Entries provided
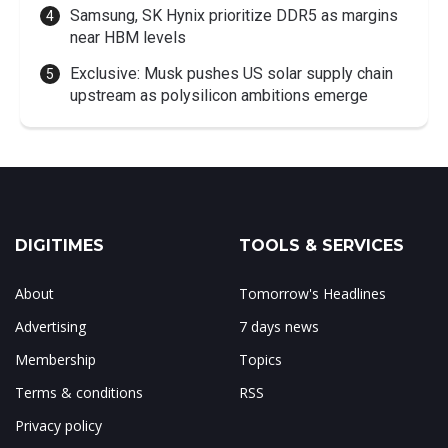
Samsung, SK Hynix prioritize DDR5 as margins
near HBM levels
Exclusive: Musk pushes US solar supply chain
upstream as polysilicon ambitions emerge
DIGITIMES
TOOLS & SERVICES
About
Tomorrow's Headlines
Advertising
7 days news
Membership
Topics
Terms & conditions
RSS
Privacy policy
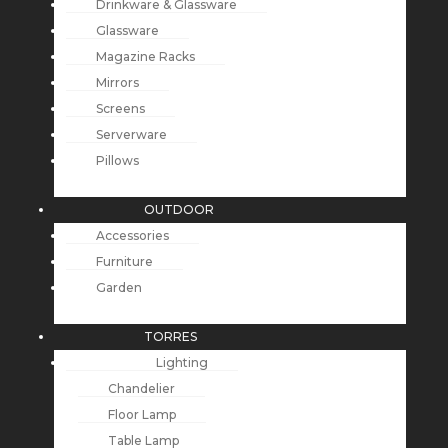
Drinkware & Glassware
Glassware
Magazine Racks
Mirrors
Screens
Serverware
Pillows
OUTDOOR
Accessories
Furniture
Garden
TORRES
Lighting
Chandelier
Floor Lamp
Table Lamp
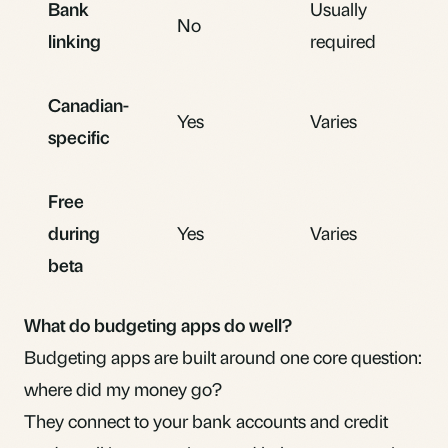
Bank
Usually
No
linking
required
Canadian-
Yes
Varies
specific
Free
during
Yes
Varies
beta
What do budgeting apps do well?
Budgeting apps are built around one core question:
where did my money go?
They connect to your bank accounts and credit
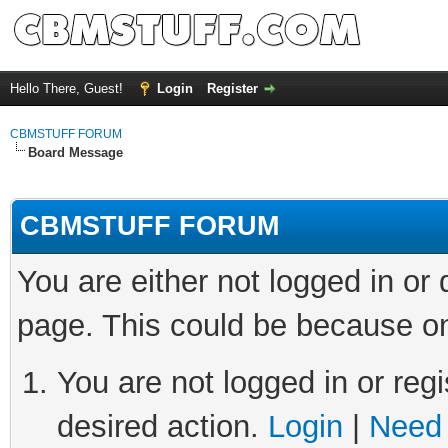
Hello There, Guest!
Login
Register
CBMSTUFF FORUM
Board Message
CBMSTUFF FORUM
You are either not logged in or
page. This could be because on
You are not logged in or regi
desired action.
Login
|
Need 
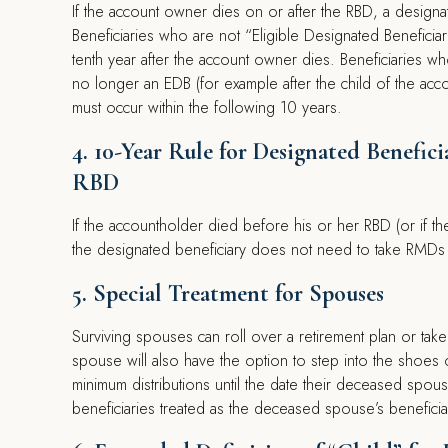
If the account owner dies on or after the RBD, a designat
Beneficiaries who are not “Eligible Designated Benefici
tenth year after the account owner dies. Beneficiaries wh
no longer an EDB (for example after the child of the accou
must occur within the following 10 years.
4. 10-Year Rule for Designated Benefi
RBD
If the accountholder died before his or her RBD (or if t
the designated beneficiary does not need to take RMDs a
5. Special Treatment for Spouses
Surviving spouses can roll over a retirement plan or take 
spouse will also have the option to step into the shoes 
minimum distributions until the date their deceased spo
beneficiaries treated as the deceased spouse’s beneficia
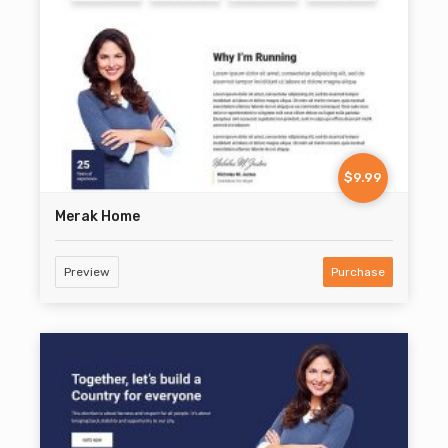
$9.99
Merak Home
Preview
Purchase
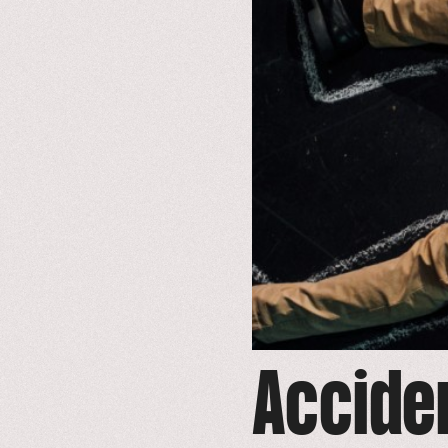
Accide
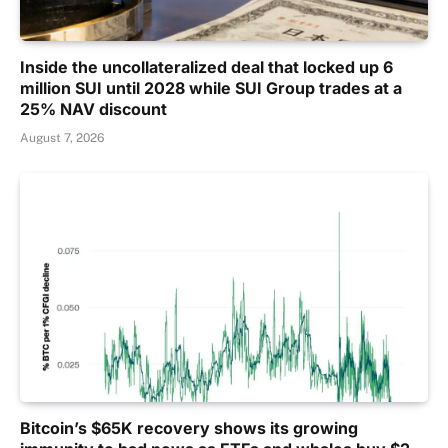
Inside the uncollateralized deal that locked up 6
million SUI until 2028 while SUI Group trades at a
25% NAV discount
August 7, 2026
Bitcoin’s $65K recovery shows its growing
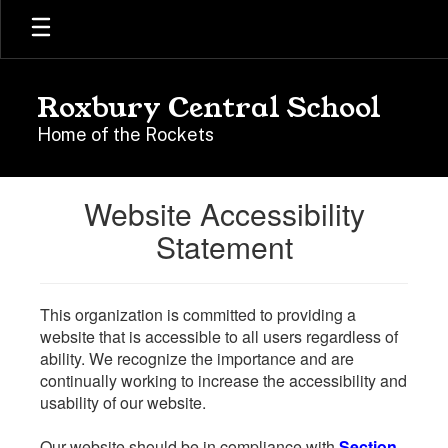
Skip
to
main
content
Roxbury Central School
Home of the Rockets
Website Accessibility
Statement
This organization is committed to providing a
website that is accessible to all users regardless of
ability. We recognize the importance and are
continually working to increase the accessibility and
usability of our website.
Our website should be in compliance with
Section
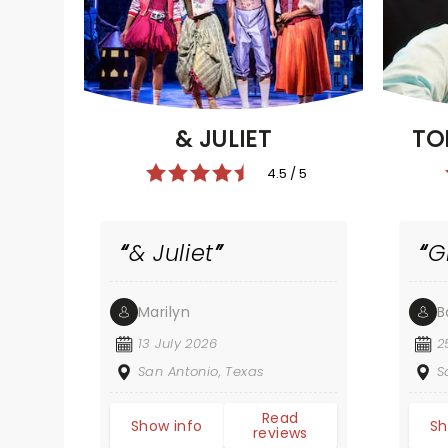
TO
& JULIET
4.5 / 5
& Juliet
G
Marilyn
B
13 July 2026
2
San Antonio, Texas
S
Read
Show info
Sh
reviews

Problem description
Repeat every record precisely. Any picture among them stays out of the copy.

Result of the task
Samsung, SK Hynix prioritize DDR5 as margins
near HBM levels
Exclusive: Musk pushes US solar supply chain
upstream as polysilicon ambitions emerge
DIGITIMES
TOOLS & SERVICES
About
Tomorrow's Headlines
Advertising
7 days news
Membership
Topics
Terms & conditions
RSS
Privacy policy
Drinkware & Glassware
Glassware
Magazine Racks
Mirrors
Screens
Serverware
Pillows
OUTDOOR
Accessories
Furniture
Garden
TORRES
Lighting
Chandelier
Floor Lamp
Table Lamp
Bank
Usually
No
linking
required
Canadian-
Yes
Varies
specific
Free
during
Yes
Varies
beta
What do budgeting apps do well?
Budgeting apps are built around one core question:
where did my money go?
They connect to your bank accounts and credit
Hello There, Guest!
Login
Register
CBMSTUFF FORUM
Board Message
CBMSTUFF FORUM
You are either not logged in or
page. This could be because on
You are not logged in or regi
desired action.
Login
|
Need 
If the account owner dies on or after the RBD, a designat
Beneficiaries who are not “Eligible Designated Benefici
tenth year after the account owner dies. Beneficiaries wh
no longer an EDB (for example after the child of the accou
must occur within the following 10 years.
4. 10-Year Rule for Designated Benefi
RBD
If the accountholder died before his or her RBD (or if t
the designated beneficiary does not need to take RMDs a
5. Special Treatment for Spouses
Surviving spouses can roll over a retirement plan or take 
spouse will also have the option to step into the shoes 
minimum distributions until the date their deceased spo
beneficiaries treated as the deceased spouse’s beneficia
$9.99
Merak Home
Preview
Purchase
Accide
Inside the uncollateralized deal that locked up 6
million SUI until 2028 while SUI Group trades at a
25% NAV discount
August 7, 2026
Bitcoin’s $65K recovery shows its growing
Skip
to
main
content
Roxbury Central School
Home of the Rockets
Website Accessibility
Statement
This organization is committed to providing a
website that is accessible to all users regardless of
ability. We recognize the importance and are
continually working to increase the accessibility and
usability of our website.
Our website should be in compliance with
Section
TO
& JULIET
4.5 / 5
& Juliet
G
Marilyn
B
13 July 2026
2
San Antonio, Texas
S
Read
Show info
Sh
reviews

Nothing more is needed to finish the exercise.